* PROBLEM TO SOLVE: Return every entry below exactly as written, minus the pictures.

* LISTED ENTRIES:
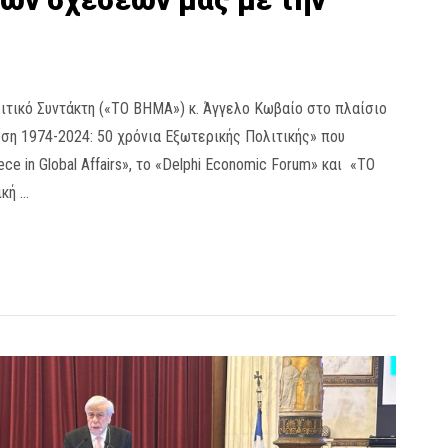
λιτικό Συντάκτη («ΤΟ ΒΗΜΑ») κ. Άγγελο Κωβαίο στο πλαίσιο
ση 1974-2024: 50 χρόνια Εξωτερικής Πολιτικής» που
ce in Global Affairs», το «Delphi Economic Forum» και «ΤΟ
ική …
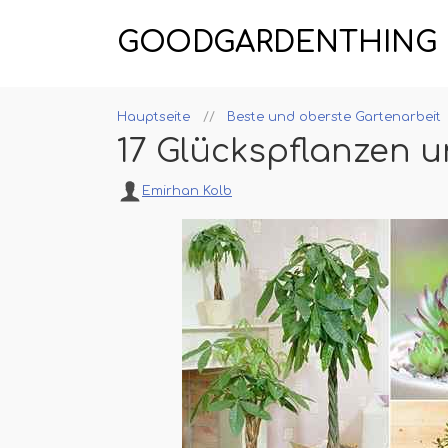
GOODGARDENTHING
Hauptseite
Beste und oberste Gartenarbeit
17 Glückspflanzen 
Emirhan Kolb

* REPLY:
λιτικό Συντάκτη («ΤΟ ΒΗΜΑ») κ. Άγγελο Κωβαίο στο πλαίσιο
ση 1974-2024: 50 χρόνια Εξωτερικής Πολιτικής» που
ce in Global Affairs», το «Delphi Economic Forum» και «ΤΟ
ική …
GOODGARDENTHING
Hauptseite
Beste und oberste Gartenarbeit
17 Glückspflanzen 
Emirhan Kolb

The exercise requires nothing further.